I remember Kindergarten at Conquest School, and my class consisting of myself and two other kids.  By numbers alone, I can't say it was a whole lot of work for our teacher, Mrs. D, but I'm sure that Jared, Mark and I kept her busy with one task or another.  I can even recall one day where I showed up to school on the wrong day.  As you know, the Kindergarten schedule goes one day on, then one day off.  Turns out I came on the wrong day in what I can only assume must've been a slight confusion coming off a weekend into a Monday morning.  In those days, the Kindergarten class didn't get rolling with their day until Mrs. Adair dismissed us to head into the other classroom.  There I was, waiting at the back of the Grade One classroom by myself.  No Mark, no Jared.  Soon enough, my presence caught the eye of a quizzical Mrs. Adair, who let me know I was there on the wrong day.  Whoops.

I remember so many little things that made going to school in a small community like Conquest so enjoyable and memorable.  The Christmas concerts were always a blast.  Jam Can Curling at the Conquest rink was a hoot.  Track and field days were always fun.  Finally, the two-day trip down to Regina for the whole school was an epic way to end the long, storied history of this iconic building.  We were sad to see it go, our parents were mad to see it go, but there was nothing that could be done.  Such is life sometimes.

I remember the nerves and anxiety over attending Grade Six at Outlook Elementary School.  By the fall of 1996, both Conquest and Macrorie kids were now being bussed to Outlook, making for an inflated student body.  Luckily, the nerves gave way to new friends and new experiences.

I remember how downright fun my Grade Eight year was at Outlook High School.  Now, I need to prefix this by saying that I'm referencing my FIRST stab at taking Grade Eight.  My buddies Kevin, Brock, Lawrence and I were routinely partners in pretty much every class project, and we really did our best to create some capitivating imagery because most of the time, we scripted something and then shot it with the school's video camera.  It was a blast.
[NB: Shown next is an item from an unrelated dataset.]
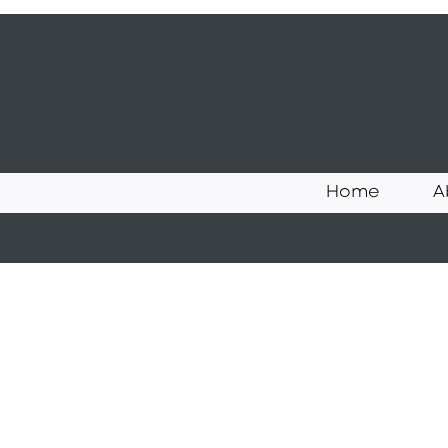
Home
A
I remember how scared I was heading into my second year of Grade Eight.  I was held back a year, meaning my friends were going to advance while, to me, it felt like I was stuck on pause.  For that entire summer of 1999, I was a nervous wreck and I pretty much ignored my friends and stuck to myself because I didn't want to have to explain that I wasn't going to be joining the rest of them in Grade Nine.  Then came the first day of school, and I remember a bit of shame came over me as the rest of my friends realized I was held back.  They never let me feel bad about it, though.  They just accepted it and we all found a way to move on.
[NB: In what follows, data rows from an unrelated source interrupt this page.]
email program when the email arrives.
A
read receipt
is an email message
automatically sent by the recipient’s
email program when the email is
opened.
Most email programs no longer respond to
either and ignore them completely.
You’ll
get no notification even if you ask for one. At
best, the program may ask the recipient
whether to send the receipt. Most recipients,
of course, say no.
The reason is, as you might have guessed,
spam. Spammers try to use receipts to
I remember making the friends that I still have today that same school year.  It wasn't that long before I found a way to open up to guys like Kyle, Chris, Alex, Jon, and Mitch.  When I did, they reciprocated and I'll always be grateful for that.  Friendships come and go, and they certainly have over the years, but I'm happy to say that Kyle, Chris, Alex and I are still very close to this day.  It's odd how it took me failing Grade Eight to be paired with the guys who would turn out to be my best friends on Earth.  It's funny how life works sometimes.

Whether it's embracing the ups or coming to terms with the downs that will accompany each school year, I hope that kids know that in the end, it'll help shape them into the adults they'll become.

My small piece of advice to any young kids who are nervous about those first few days of school is simple: don't overthink it.  Everyone else is in the same place you are, and you're all just trying to figure things out together.  You'll find some new friends, and they may just turn out to be the best people to come into your life.  If it happened to me, it can happen to you, too.

When all is said and done, I suppose time will fly by when you're busy living your life, regardless of what stage you're at right now.  It'll cruise on by when you're a young kid, or a moody teenager, or a young adult, or when you're well into your 30's.  You just have to remember that it's your job to make the time count.

Make those memories special, kids.

I hear the bell ringing.

For this week, that's been the Ruttle Report.